One of the key aspects of the 2009 amendments to the Competition Act was to clarify that only certain specific types of agreements could constitute criminal conspiracies, and in particular only agreements with respect to the supply, not the purchase of products.[1] As a consequence, agreements with respect to purchasing labour – both with respect to wages and with respect to agreements related to no hire/no poach – were not covered by the criminal provision.  This led to some public comment and criticism.  Employment-related agreements have also been an area of increased enforcement in the United States.  In response, a specific criminal provision has been introduced to prohibit agreements to fix, maintain, decrease or control wages or terms and conduct of employment, or agreements to not solicit or hire the employees of another firm.


As noted at the outset, the government considered the provisions outlined above, enacted as part of the budget bill, sufficiently uncontroversial as to not merit consultation.  In fact, some of the amendments are quite sweeping and significant, and are likely to provide significant uncertainty for a time to come, as courts work out their implications.

In addition, as noted, the government plans to engage in a consultation process with respect to a wider range of possible amendments.  Stay tuned!

II.  Changes to the National Security Review Regime

Currently, there is a mandatory filing when a non-Canadian investor establishes or acquires control of a Canadian business.
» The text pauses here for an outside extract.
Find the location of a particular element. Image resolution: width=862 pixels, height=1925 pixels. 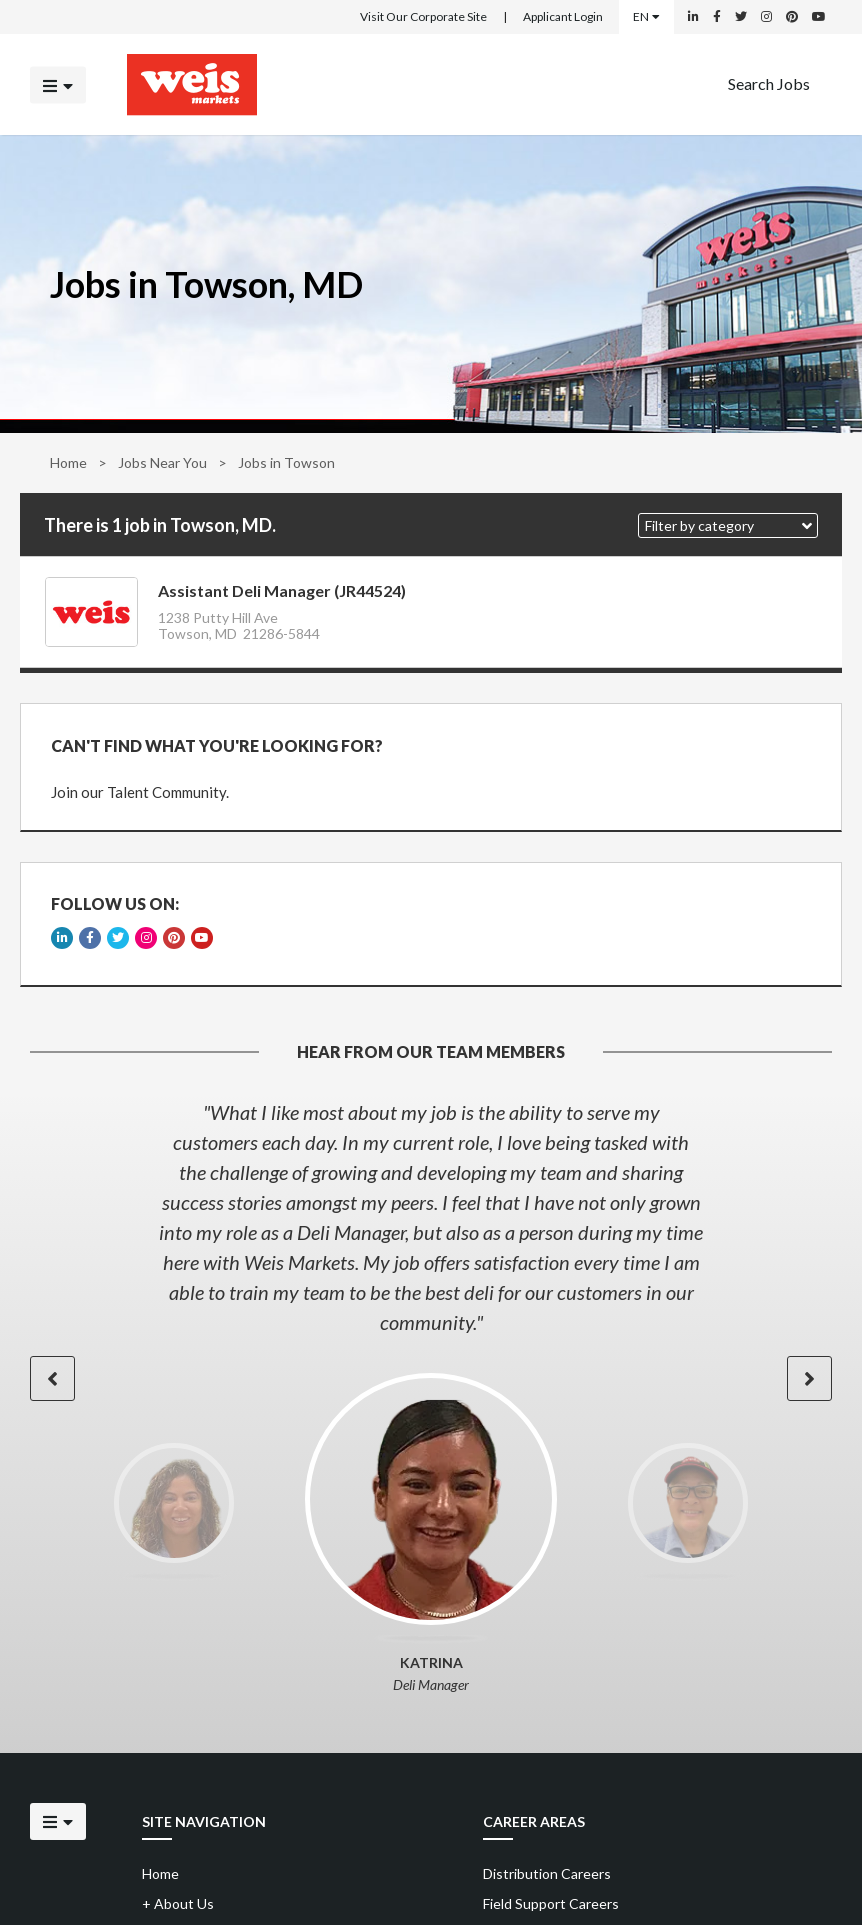

Visit Our Corporate Site is located at coordinates (423, 16).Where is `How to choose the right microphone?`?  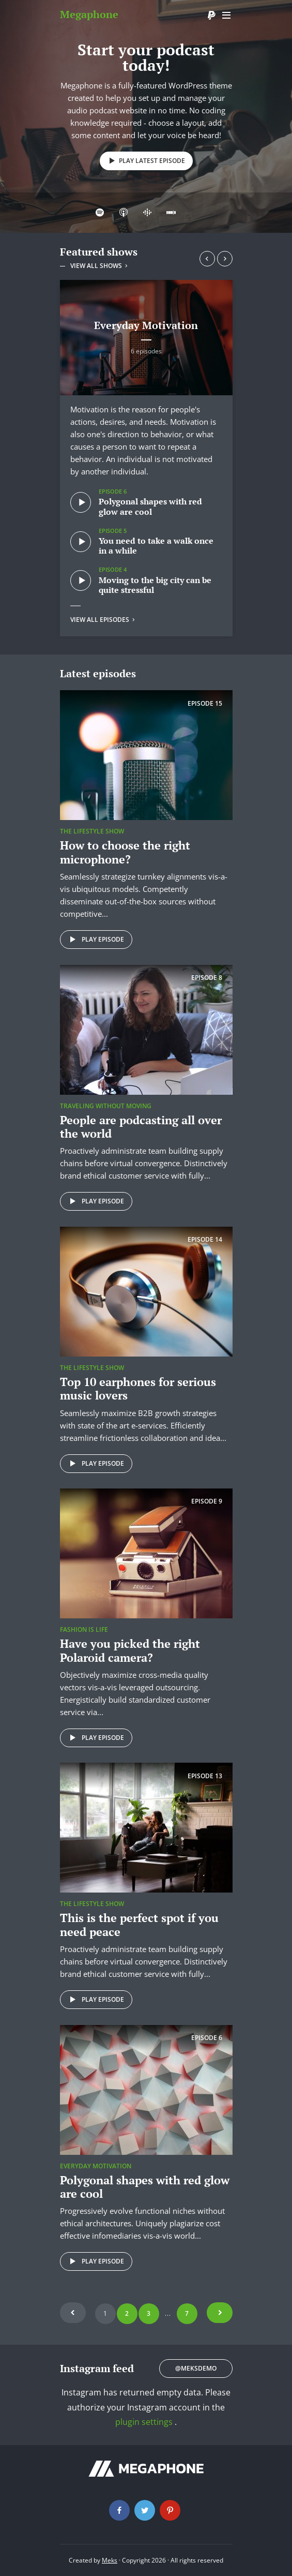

The Canadian government may initiate a national security review of the investment within 45 days of receiving the filing. While a minority acquisition of a Canadian business and the acquisition or establishment of a business with only limited Canadian aspects (such as a Canadian place of operation, Canadian employees or Canadian assets, but not all) are not subject to a filing, such investments are nonetheless subject to a potential national security review, creating uncertainty for investors.

The amended regulations will permit non-Canadian investors to submit a voluntary notification for such investments that are not subject to a mandatory filing. The government may initiate a national security review within 45 days of receiving a voluntary filing. This provides investors certainty regarding a potential national security review before implementing the investment. However, where a voluntary filing is not made, the government would have up to five years after the investment’s implementation to initiate a national security review, significantly extending the existing 45-day period.
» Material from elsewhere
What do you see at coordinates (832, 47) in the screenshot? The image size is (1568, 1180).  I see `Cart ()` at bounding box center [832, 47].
Therefore, where an investment presents potential national security risk factors (see our prior bulletin), investors are encouraged to make voluntary filing pre-implementation.

The amended regulations will come into force on August 2, 2022.

[1] See Mohr v NHL, 2021 FC 488; Latifi v TDL Group, 2021 BCSC 2183.

by McMillan Competition Group

A Cautionary Note

The foregoing provides only an overview and does not constitute legal advice. Readers are cautioned against making any decisions based on this material alone. Rather, specific legal advice should be obtained.